Jacob Lonas, of German extraction, came from Pennsylvania and was probably the second man to settle in the early community of Bearden, which was first called Erin, five miles west of Knoxville. Indians were still so hostile that he returned to Pennsylvania for two years, and then returned with two of his brothers and their families. He settled on a tract of land acquired from North Carolina on what is now Middlebrook Pike. His descendants, Charles Dowell and daughter Mary, still lived on the place in 1945 and possessed several old deeds, one dated 12 January 1794, in which the state of North Carolina sold 200 acres of land for 100 shillings, approximately $12.50.

The Jacob Lonas House was built in 1858 by Jacob Lonas, an early Knox County resident who helped to establish the Bearden community.
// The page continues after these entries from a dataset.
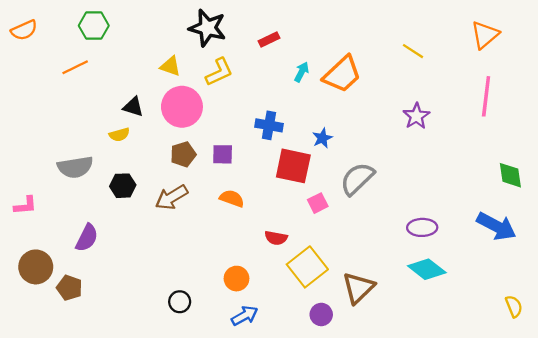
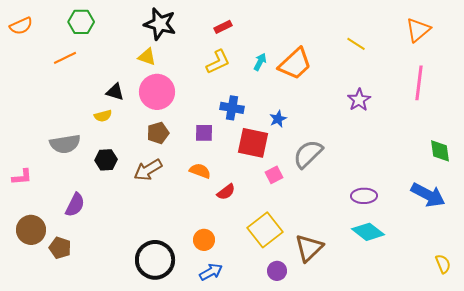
black star: (207, 28) -> (160, 24), moved
red rectangle: (269, 39) -> (223, 27), moved
yellow L-shape: (219, 72) -> (218, 62), moved
purple square: (223, 154) -> (204, 133), moved
red semicircle: (276, 238) -> (226, 192), moved, turned -48
black circle: (180, 302) -> (155, 260), size x2.0

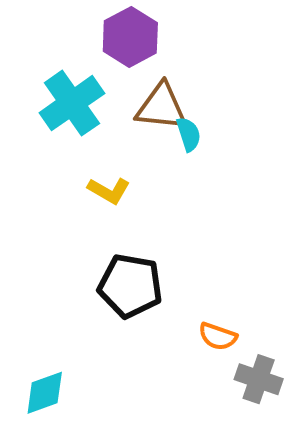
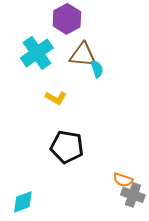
orange semicircle: (218, 336) -> (123, 180), moved

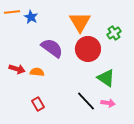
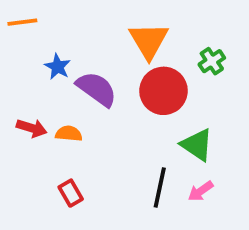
blue star: (31, 17) -> (58, 67), moved
black line: (86, 101) -> (160, 187), turned 55
pink arrow: (108, 103) -> (201, 191), turned 136

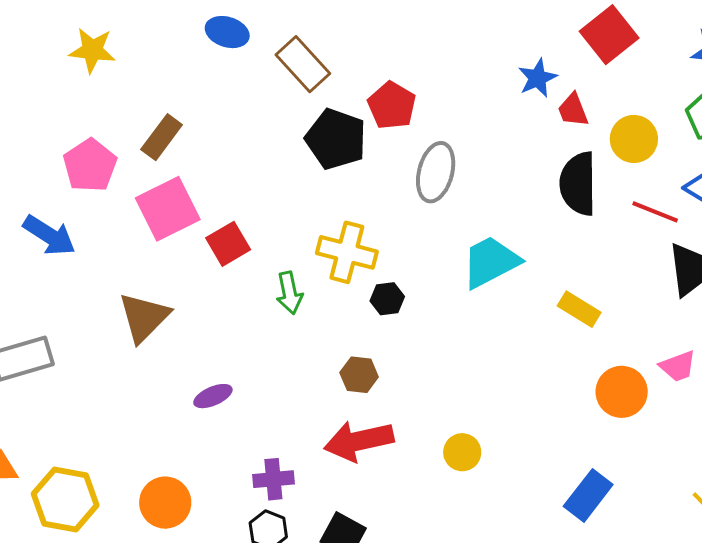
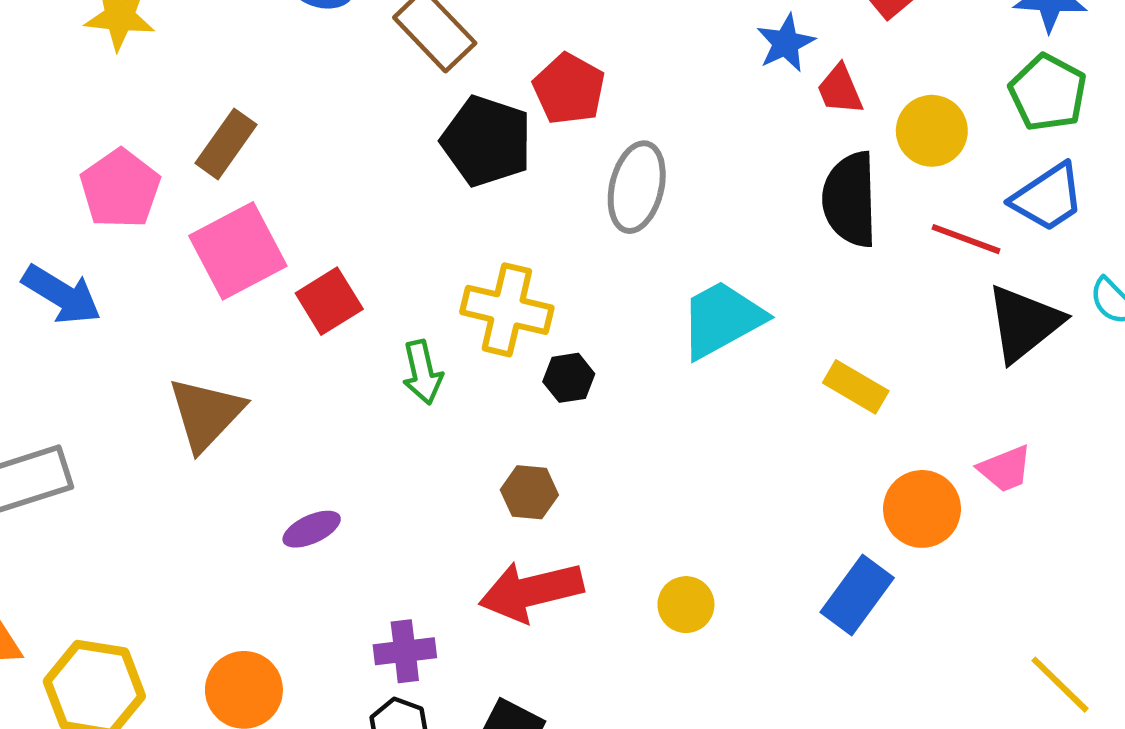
blue rectangle: (588, 495) -> (857, 595), moved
The Lonas place was about two miles northeast of Cavet’s Station, and the family saw the light of the burning fort when it was attacked by Indians in 1793. There is a Jacob Lonas Library of German books, and many pieces of very old furniture remain in the home. Logs from the original Lonas cabin are now used in a corn crib. Jacob Lonas is buried in an unmarked grave in a community burying ground on what was once the Matt G. Thomas Estate on Weisgarber Road, Knoxville.

There is another cemetery of old settlers in the back of what was once Spring Place Church on Love’s Creek. Several Claibornes are buried in the Shipe family graveyard around old Bethlehem Church in the eastern part of Knox County.

In 1802 Knoxville had 200 houses nearly all built of wood. Merchants got supplies by land from Philadelphia, Baltimore, and Richmond and sent goods there. They would also send flour, cotton, and lime down the rivers to New Orleans. There were about fifteen or twenty stores, but there was no manufacturing except tanneries.


Footnotes

  • 1
    Verner M. Claybourn and Harriette Pinnell Threlkeld, Supplement to the Claybourn Family (Threlkeld, 1979).
  • 2
    Will T. Hale, History of Dekalb County, TN (Nashville: P. Hunter, 1915; repr., McMinnville: B. Lomond Press, 1969), 254.